# PS3 Controller Won't Charge!



## Dan_UK

Hey guys

I have a PS3 and 4 controllers. I had originally had 2 controllers, lets call them 1, 2, 3 & 4. 

Controller 1 was working fine, controller stopped charging for some reason. I then bought a new charger. Controller 2 still wouldn't charge. I then bought a new controller (#3). This was working fine but one day just refused to charge. I then bought another controller (#4) and that wouldn't charge either! So I bought another charger, and they all won't charge apart from controller #1 which is the only one which I can now use because the other 3 from not being able to charge, are now dead.

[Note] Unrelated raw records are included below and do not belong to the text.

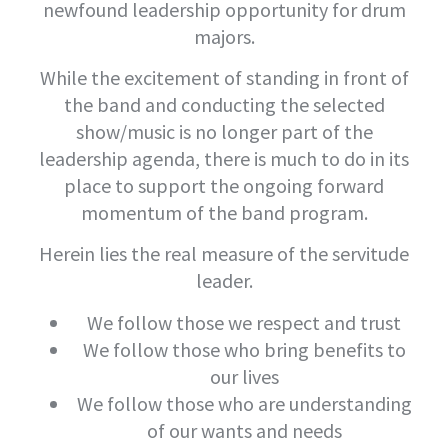
newfound leadership opportunity for drum
majors.
While the excitement of standing in front of
the band and conducting the selected
show/music is no longer part of the
leadership agenda, there is much to do in its
place to support the ongoing forward
momentum of the band program.
Herein lies the real measure of the servitude
leader.
We follow those we respect and trust
We follow those who bring benefits to
our lives
We follow those who are understanding
of our wants and needs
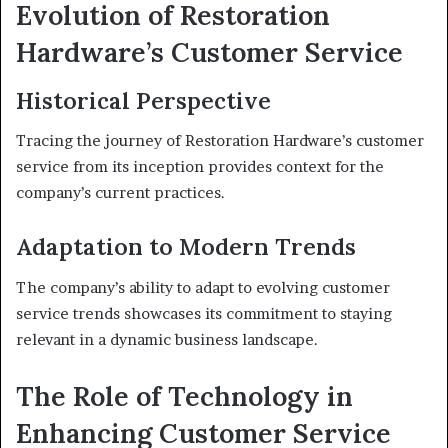
Evolution of Restoration
Hardware’s Customer Service
Historical Perspective
Tracing the journey of Restoration Hardware’s customer
service from its inception provides context for the
company’s current practices.
Adaptation to Modern Trends
The company’s ability to adapt to evolving customer
service trends showcases its commitment to staying
relevant in a dynamic business landscape.
The Role of Technology in
Enhancing Customer Service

BUT. Controller #4 will flash red lights for about 3 minutes as if it is charging but then goes off. It can also still be used as if it was a hard wired old PS2 controller. The other 2 are dead. What is the problem? Surely it isn't the charger because it charges 1 controller and also can still play with the other connected as PS2 like controller. :4-dontkno

PLEASE HELP


----------



## hasseli

Hey Dan,

these surely are Sony's controllers, not any copies? Some copy-brands could have these problems.

If possible, try charging them on any other PS3.

One suggestion is also to get controllers back to the store you bought them (if they are under warranty).

Also you can charge your controller with your PC, this is something you can get your controllers to work anyway. After you got them charged (atleast a little), try pairing the controllers again with your PS3 (when you flip your controller, you can see little hole, try pushing it with some little thing and keep pressing about 5-10s, so the controller resets). Then plug the controller with USB to your PS3 and push the PS button (and the red light should be seen now).

Post back with results!


----------



## Dan_UK

I can't charge it on other PS3 sorry.

I already took 1 back to a store I bought it from and they gave me a new one, 3 controllers can't all be wrong.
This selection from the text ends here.